▸ What to work on
Your answer must contain each line of the listing in which "مرافق" appears, copied in full.

▸ Entries provided
══════════

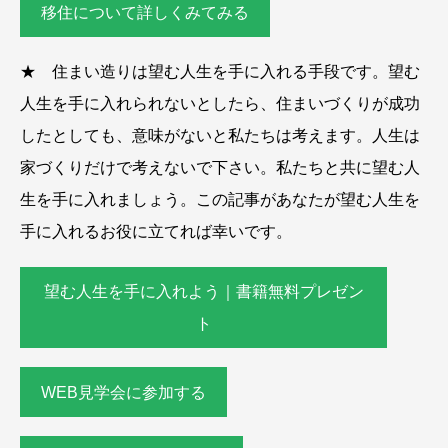
移住について詳しくみてみる
★ 住まい造りは望む人生を手に入れる手段です。望む
人生を手に入れられないとしたら、住まいづくりが成功
したとしても、意味がないと私たちは考えます。人生は
家づくりだけで考えないで下さい。私たちと共に望む人
生を手に入れましょう。この記事があなたが望む人生を
手に入れるお役に立てれば幸いです。
望む人生を手に入れよう｜書籍無料プレゼン
ト
WEB見学会に参加する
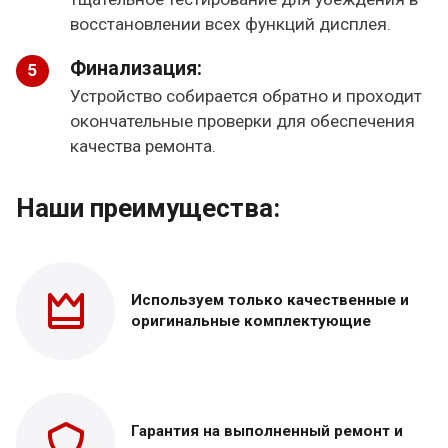
восстановлении всех функций дисплея.
Финализация:
Устройство собирается обратно и проходит
окончательные проверки для обеспечения
качества ремонта.
Наши преимущества:
Используем только
качественные и
оригинальные
комплектующие
Гарантия на выполненный
ремонт и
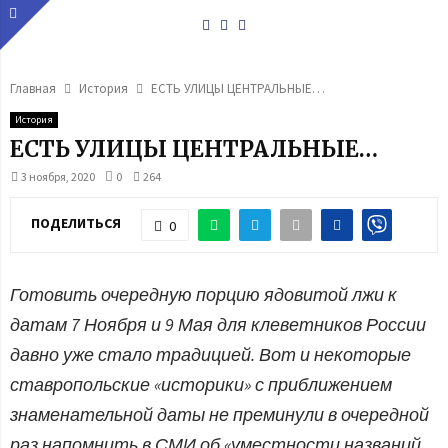
Youtube
Vk
Telegram
Главная
История
ЕСТЬ УЛИЦЫ ЦЕНТРАЛЬНЫЕ…
История
ЕСТЬ УЛИЦЫ ЦЕНТРАЛЬНЫЕ…
3 ноября, 2020
0
264
ПОДЕЛИТЬСЯ
0
Готовить очередную порцию ядовитой лжи к
датам 7 Ноября и 9 Мая для клеветников России
давно уже стало традицией. Вот и некоторые
ставропольские «историки» с приближением
знаменательной даты не преминули в очередной
раз напомнить в СМИ об «уместности названий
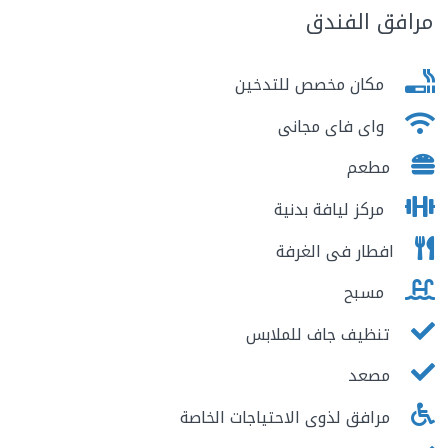
مرافق الفندق
مكان مخصص للتدخين
واى فاى مجانى
مطعم
مركز ليافة بدنية
افطار فى الغرفة
مسبح
تنظيف جاف للملابس
مصعد
مرافق لذوى الاحتياجات الخاصة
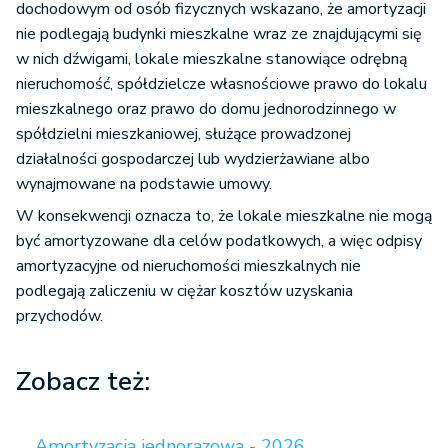
dochodowym od osób fizycznych wskazano, że amortyzacji
nie podlegają budynki mieszkalne wraz ze znajdującymi się
w nich dźwigami, lokale mieszkalne stanowiące odrębną
nieruchomość, spółdzielcze własnościowe prawo do lokalu
mieszkalnego oraz prawo do domu jednorodzinnego w
spółdzielni mieszkaniowej, służące prowadzonej
działalności gospodarczej lub wydzierżawiane albo
wynajmowane na podstawie umowy.
W konsekwencji oznacza to, że lokale mieszkalne nie mogą
być amortyzowane dla celów podatkowych, a więc odpisy
amortyzacyjne od nieruchomości mieszkalnych nie
podlegają zaliczeniu w ciężar kosztów uzyskania
przychodów.
Zobacz też:
Amortyzacja jednorazowa - 2026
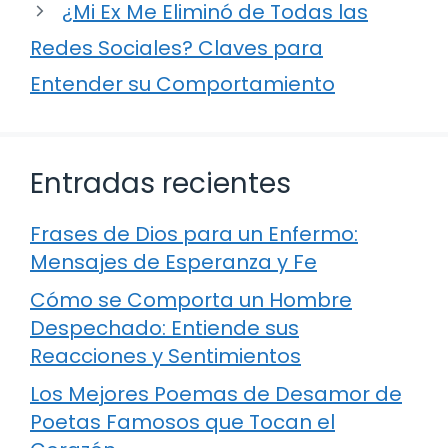
¿Mi Ex Me Eliminó de Todas las
Redes Sociales? Claves para
Entender su Comportamiento
Entradas recientes
Frases de Dios para un Enfermo:
Mensajes de Esperanza y Fe
Cómo se Comporta un Hombre
Despechado: Entiende sus
Reacciones y Sentimientos
Los Mejores Poemas de Desamor de
Poetas Famosos que Tocan el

══════════

▸ Response box
مرافق الفندق
مرافق لذوى الاحتياجات الخاصة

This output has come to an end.